Besonders hilfreich ist, wie einfach sich diese Routine merken und in den Abend integrieren lässt. Schon wenige Minuten können genügen, um die Schlafvorbereitung bewusster und angenehmer zu gestalten.

FAQ

Wie oft sollte ich diese Übungen machen?

Für viele Menschen funktioniert es gut, die komplette Routine jeden Abend vor dem Schlafengehen durchzuführen. Wenn Sie langsam beginnen möchten, starten Sie mit drei bis vier Abenden pro Woche und beobachten Sie, wie Ihr Körper reagiert.

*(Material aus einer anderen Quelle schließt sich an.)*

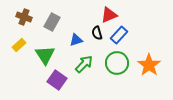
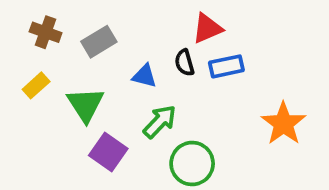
gray rectangle: (52, 22) -> (99, 42), turned 30
blue rectangle: (119, 35) -> (226, 66), turned 36
blue triangle: (76, 40) -> (145, 76), turned 32
green circle: (117, 63) -> (192, 164), moved

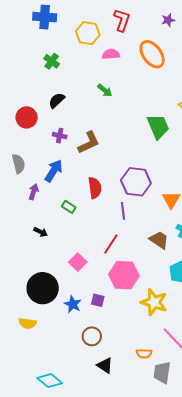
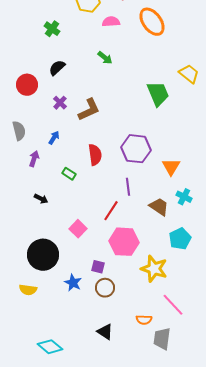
purple cross: (60, 136) -> (60, 103), turned 32
blue arrow: (54, 171) -> (54, 138), size x0.6
purple line: (123, 211) -> (128, 187), moved
blue star: (73, 304) -> (73, 283), moved
brown circle: (92, 336) -> (105, 288), moved

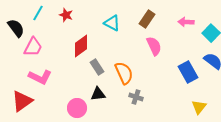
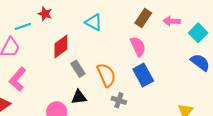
cyan line: (38, 13) -> (23, 26), moved, turned 42
brown rectangle: (147, 19) -> (143, 18), moved
blue rectangle: (188, 72) -> (143, 75), moved
pink L-shape: (40, 77) -> (18, 79), turned 105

Sind diese Übungen für alle geeignet?

Im Allgemeinen sind sie sanft und für die meisten gesunden Erwachsenen gut machbar. Wenn Sie jedoch bereits Probleme mit der Beindurchblutung, Gelenkbeschwerden oder andere gesundheitliche Einschränkungen haben, sollten Sie vorher mit einem Arzt oder einer Ärztin sprechen.

Wann sind erste Verbesserungen zu erwarten?

Manche Menschen bemerken sofort ein leichteres Gefühl in den Beinen und weniger nächtliche Unterbrechungen. Bei anderen zeigen sich Veränderungen erst nach ein bis zwei Wochen konsequenter Anwendung. Wie schnell Sie eine Wirkung bemerken, hängt von Ihrer individuellen Situation und Ihrem Lebensstil ab.